Here is the hard truth behind every "biodiversity offset" promise:

You cannot offset what took millions of years to make.

A mature wetland is not a pond dug next door. A 300-year-old oak grove is not a row of saplings in a field. A pollinator and the one wildflower it co-evolved with for 40 million years are not replaceable by planting "a flower." When the species is gone, the genetic library it carried — written and edited over deep time — is gone with it.

Offsets treat nature like inventory. Nature is not inventory. It is a one-of-one masterpiece, painted slowly. Once it is scraped off the canvas, no amount of money repaints it.

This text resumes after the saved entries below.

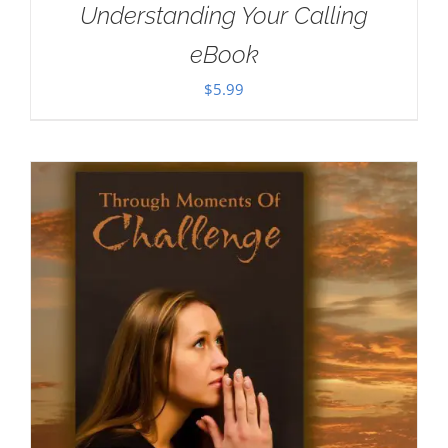
Understanding Your Calling
eBook
$
5.99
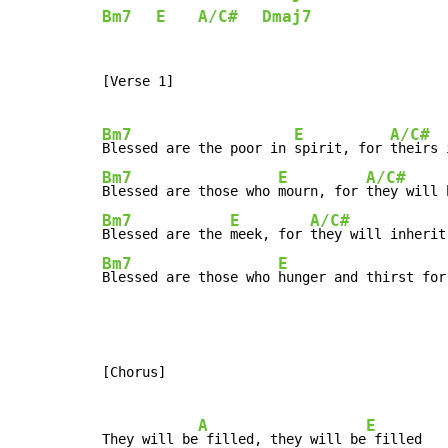
Bm7
E
A/C#
Dmaj7
[Verse 1]

Bm7
E
A/C#
Blessed are the poor in 
spirit, for 
theirs 
Bm7
E
A/C#
Blessed are those who 
mourn, for 
they will 
Bm7
E
A/C#
Blessed are the 
meek, for 
they will inherit
Bm7
E
Blessed are those who 
hunger and thirst for
[Chorus]

A
E
They will be
 filled, they will be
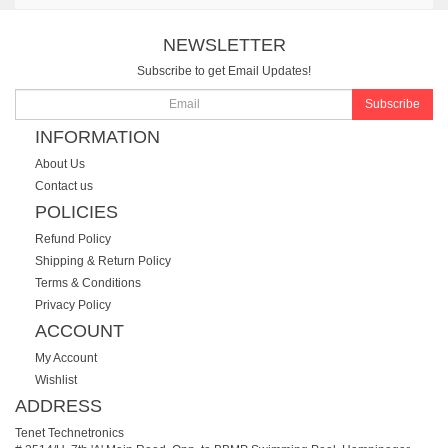
NEWSLETTER
Subscribe to get Email Updates!
Subscribe
INFORMATION
About Us
Contact us
POLICIES
Refund Policy
Shipping & Return Policy
Terms & Conditions
Privacy Policy
ACCOUNT
My Account
Wishlist
ADDRESS
Tenet Technetronics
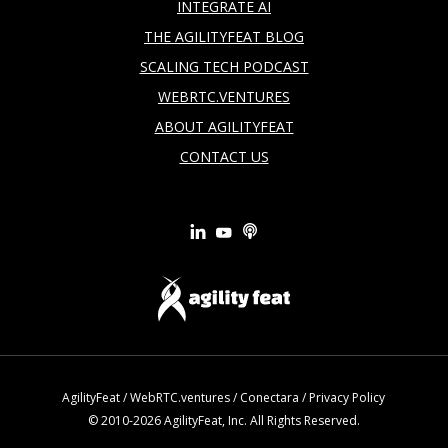
INTEGRATE AI
THE AGILITYFEAT BLOG
SCALING TECH PODCAST
WEBRTC.VENTURES
ABOUT AGILITYFEAT
CONTACT US
AgilityFeat
/
WebRTC.ventures
/
Conectara
/
Privacy Policy
© 2010-2026 AgilityFeat, Inc. All Rights Reserved.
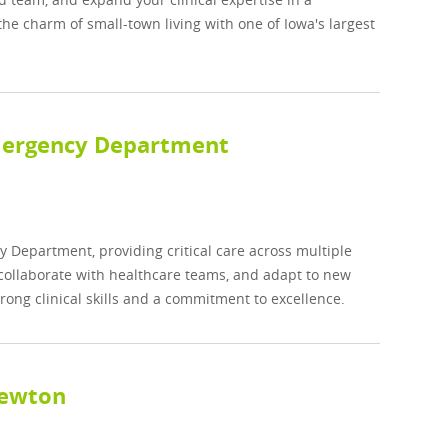
e charm of small-town living with one of Iowa's largest
Emergency Department
y Department, providing critical care across multiple
, collaborate with healthcare teams, and adapt to new
trong clinical skills and a commitment to excellence.
Newton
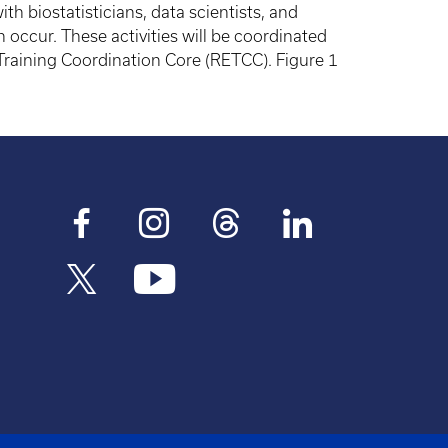
ith biostatisticians, data scientists, and
 occur. These activities will be coordinated
Training Coordination Core (RETCC). Figure 1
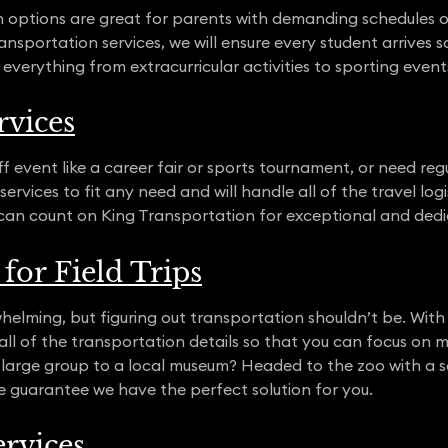
n options are great for parents with demanding schedules o
nsportation services, we will ensure every student arrives s
 everything from extracurricular activities to sporting even
rvices
 event like a career fair or sports tournament, or need re
ervices to fit any need and will handle all of the travel logi
can count on King Transportation for exceptional and dedi
for Field Trips
helming, but figuring out transportation shouldn’t be. With 
t all of the transportation details so that you can focus on
large group to a local museum? Headed to the zoo with a s
e guarantee we have the perfect solution for you.
rvices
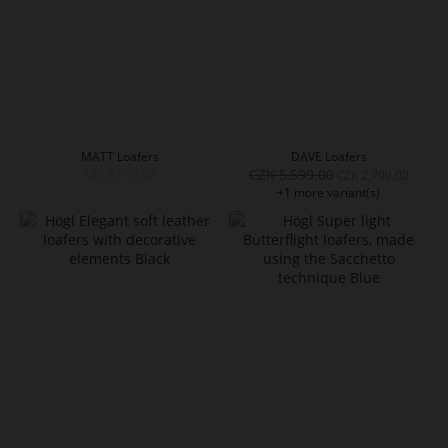
MATT Loafers
DAVE Loafers
CZK 5,499.00
CZK 5,599.00
CZK 2,799.00
+1 more variant(s)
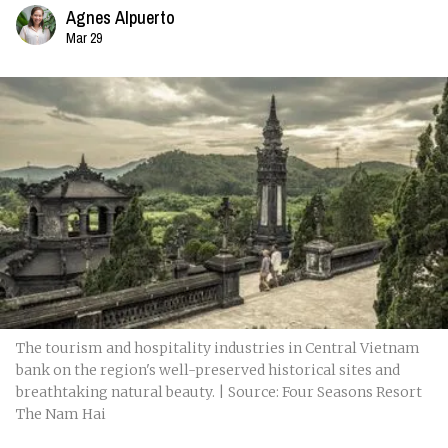
Agnes Alpuerto
Mar 29
The tourism and hospitality industries in Central Vietnam
bank on the region's well-preserved historical sites and
breathtaking natural beauty. | Source: Four Seasons Resort
The Nam Hai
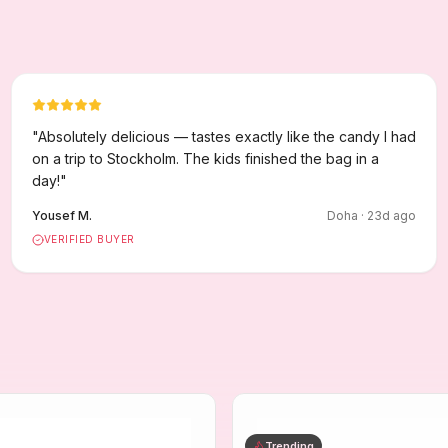
"
Absolutely delicious — tastes exactly like the candy I had
on a trip to Stockholm. The kids finished the bag in a
day!
"
Yousef M.
Doha
·
23
d ago
VERIFIED BUYER
Trending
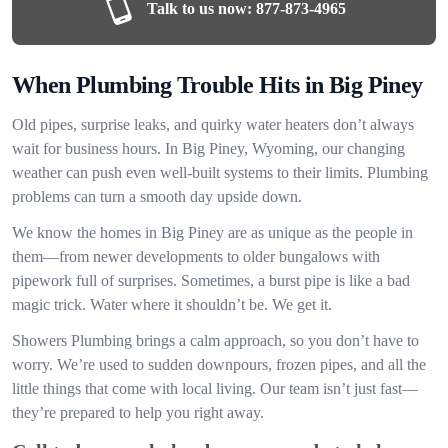
Talk to us now:
877-873-4965
When Plumbing Trouble Hits in Big Piney
Old pipes, surprise leaks, and quirky water heaters don’t always
wait for business hours. In Big Piney, Wyoming, our changing
weather can push even well-built systems to their limits. Plumbing
problems can turn a smooth day upside down.
We know the homes in Big Piney are as unique as the people in
them—from newer developments to older bungalows with
pipework full of surprises. Sometimes, a burst pipe is like a bad
magic trick. Water where it shouldn’t be. We get it.
Showers Plumbing brings a calm approach, so you don’t have to
worry. We’re used to sudden downpours, frozen pipes, and all the
little things that come with local living. Our team isn’t just fast—
they’re prepared to help you right away.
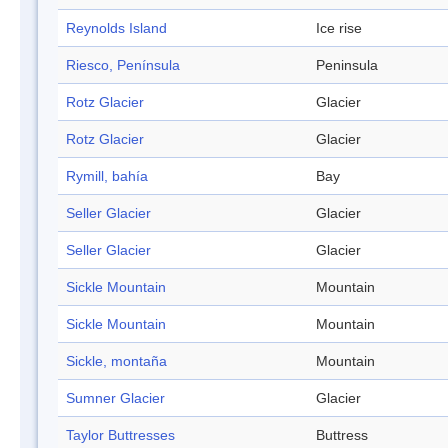
Reynolds Island
Ice rise
Riesco, Península
Peninsula
Rotz Glacier
Glacier
Rotz Glacier
Glacier
Rymill, bahía
Bay
Seller Glacier
Glacier
Seller Glacier
Glacier
Sickle Mountain
Mountain
Sickle Mountain
Mountain
Sickle, montaña
Mountain
Sumner Glacier
Glacier
Taylor Buttresses
Buttress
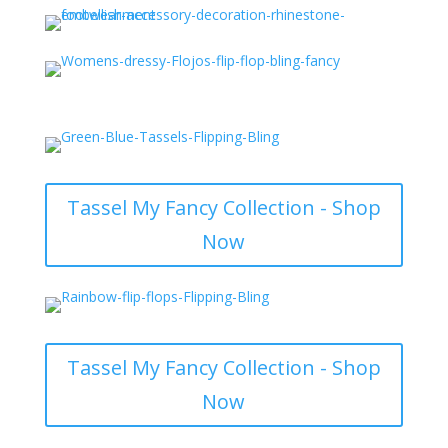
Tassel My Fancy Collection - Shop
Now
Tassel My Fancy Collection - Shop
Now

This is why the only honest answer to biodiversity loss is don't lose it in the first place. Protect the original. Fund the people tending it.

the instruments: real assets, not premiums

This is the move that turns an environmental expense into an environmental investment. Ensurance instruments are assets — with par value, yield, and a place on a balance sheet — not premiums you hope you never get back.

InstrumentWhat it isWhat it does
CoinsLiquid, tradeable currencies linked to ensurance themesBroad participation; trading itself routes proceeds to nature
Lines (ex ante)Certificates that fund stewardship across the people and purpose protecting a placeActive risk reduction now; varying degrees of protection
Policies (ex nunc)Certificates tied 1:1 to a specific natural asset with a cooperating ownerDay-one protection that matures into entrust — permanent conservation
AgentsOnchain accounts that hold the money and route itKeep the people doing the work in place

Every certificate carries a commons share in the protocol — holders participate in the value of the network as a whole, not just their own piece. The flows from healthy land — clean water, stable climate, pollination, flood buffering, soil — show up on the books as yield, not as charity.

A designed property, in Rob's sense, is antifragile — in Nassim Taleb's word, it gets stronger under stress. So is a network of designed properties, funded plurally, with a path to permanence. That is what the protocol assembles.

who already saw this

The land-as-insurance idea did not start with us, or with permaculture, or with finance.

  • Indigenous land managers have practiced it for tens of thousands of years — burning, planting, harvesting in ways that made the land more productive over time.
  • Rob Avis and the permaculture community (Verge Permaculture, 2016 → 2026) named it for a modern audience. A designed acre out-produces a neglected forty.
  • Nassim Taleb gave the systems property a name: antifragile — gains from disorder. A real forest is antifragile. A monoculture cornfield is not.
  • Ecological economists (Costanza, Daily, Dasgupta) put real numbers on the services nature provides — and showed that the "free" stuff is worth trillions per year.

We are not inventing the idea. We are giving it the financial plumbing it never had.

the bottom line

The cheapest way to handle the next fire, flood, drought, or extinction is to handle it before — by keeping intact land intact, and by funding the people who already know how. Everything after that is the bill.

Rob's piece makes the case for the family that owns the farm. Ensurance makes the case for everyone else: a school district, a city, an insurer, a foundation, an AI agent, a person who will never set foot on the land but understands that healthy land is the policy underneath every other one.

Pay the premium now, in healthy land. Or pay the claim later, in burned towns, dry wells, and species we will never see again. One of those policies appreciates. The other one only depletes.